Categories: News and previews

Borough Market demo chef Jenny Chandler joins hundreds of excitable children to celebrate the 10th birthday of School Food Matters

Last week the serenity and calm of the College Garden at Westminster Abbey was shattered for a few hours by hundreds of excited children; the occasion, a celebratory 10th birthday picnic for School Food Matters.

Stephanie Wood set up the charity as a campaign to improve school meals in the London boroughs of Richmond and Kingston, a decade later and School Food Matters has not just helped to transform lunches and influence government school food policy, but is also involved in numerous programs connecting kids with the food they eat.

One project, Young Marketeers, has been hosted by Borough Market for the last six years. Pupils, with the support of School Food Matters, learn to grow fruit and vegetables in their school gardens, which they then bring in to the Market to sell. The programme works on so many levels: kids get to spend valuable time engaging with nature, and learn about planting, nurturing and harvesting food with the expert guidance of a professional gardener. Over 7,200 children have been involved so far, growing their own food and getting a chance to connect with real ingredients rather than the often more familiar processed snacks and fast food.

Food poverty and waste
Schools participating in the Young Marketeers scheme kick off with an assembly given by the FareShare charity, uncovering both the realities of food poverty and the absurdity of food waste. A few months later, with some valuable coaching from Borough traders, the children sell their own produce from the school vegetable patch to raise money to feed vulnerable families. Kids see that they can make a tangible difference, with every pound they raise paying for four FareShare meals. The numbers are really beginning to add up too: to date 77 schools (three quarters of which come from Southwark), with over 25,000 students involved in the programme, have sent 416 Young Marketeers to sell their wares, raising over £4,500.

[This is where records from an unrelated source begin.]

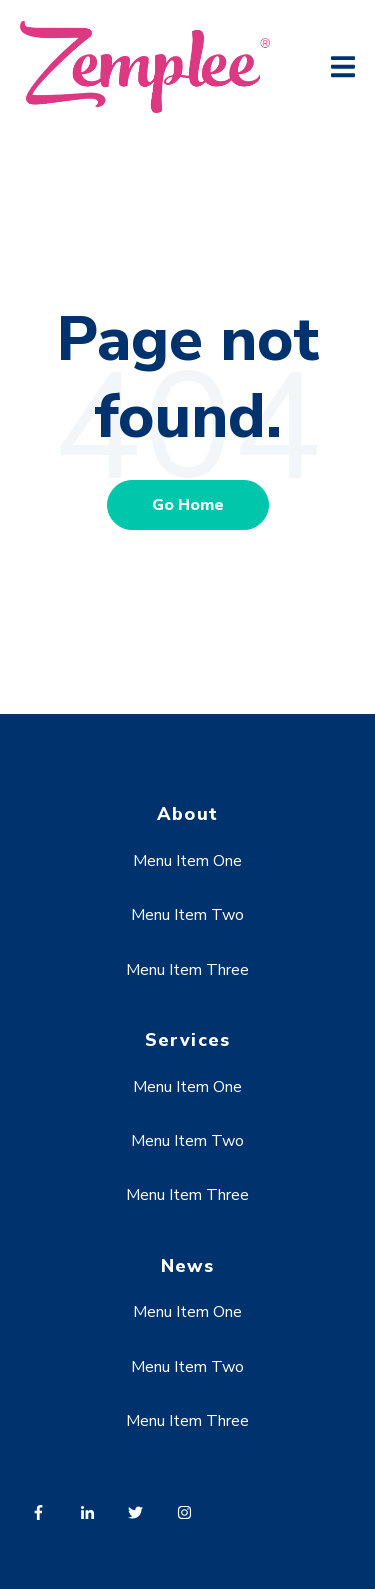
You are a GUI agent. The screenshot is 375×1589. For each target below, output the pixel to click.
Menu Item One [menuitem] (187, 861)
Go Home (188, 505)
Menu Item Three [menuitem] (187, 970)
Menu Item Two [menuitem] (187, 915)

The cooking element of the Young Marketeers project is crucially important too, and it is where my involvement has been. We started out with chef demonstrations at the summer and harvest sales, inspiring kids with simple, seasonal recipes using their produce. Last year we added a winter sale (now an annual event) when older students share the Market’s Cookhouse with chef Nicole Pisani, learning to make wonderfully tasty soup from food waste, and knocking up some ciabatta at Borough’s own Bread Ahead Bakery to sell in aid of FareShare. That’s more meals for vulnerable families (over 3,000 so far from the soup and bread sales) and more culinary confidence for the kids; it’s a perfect win-win situation.

Diving in
So, with much to celebrate, we set forth in the sunshine to take a little bit of Borough Market to the big party at Westminster. Armed with a few graters, pestles, mortars, half a dozen spiralisers (don’t knock ’em until you’ve tried one), spices, seasonings, a fabulous olive oil and a mountain of fresh summer produce, the mission was to get those kids making and eating salad. It’s always amazing how a child can approach an unfamiliar ingredient such as a courgette or a bulb of fennel with suspicion or even revulsion, then after just 10 minutes of preparation, some peer pressure and a bit of excitement, will be diving in like there’s no tomorrow. “I didn’t think I’d like this, too many weirdy vegetables, but I’d eat this for every lunch,” said Fred (who of course became my hero of the day).

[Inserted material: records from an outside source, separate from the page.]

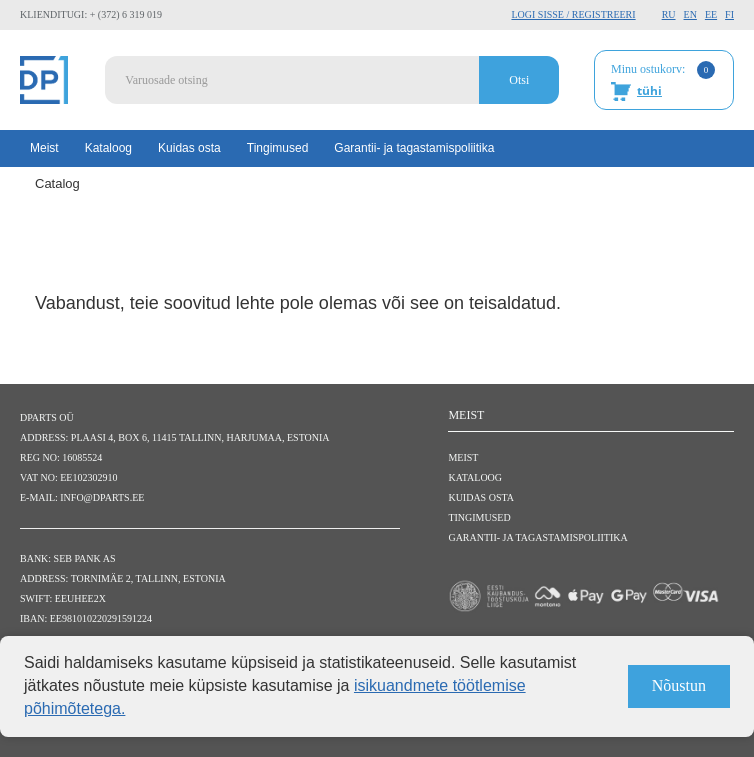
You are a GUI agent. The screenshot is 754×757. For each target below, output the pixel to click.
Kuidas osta (189, 148)
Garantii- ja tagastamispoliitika (414, 148)
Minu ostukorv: (663, 81)
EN (690, 14)
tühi (649, 90)
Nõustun (679, 685)
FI (729, 14)
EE (711, 14)
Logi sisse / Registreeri (573, 14)
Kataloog (108, 148)
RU (669, 14)
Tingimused (278, 148)
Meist (44, 148)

The picnic highlighted the vital connection between kids and real, nutritious food that School Food Matters is all about. There were seed planting sessions, edible hanging basket workshops, guided tours of the ancient herb garden, bicycle-powered smoothie blenders, a cooking competition and a record-breaking simultaneous carrot crunch. It was an extraordinarily joyous and engaging day for all the kids (and adults) involved and a perfect way to mark a milestone birthday.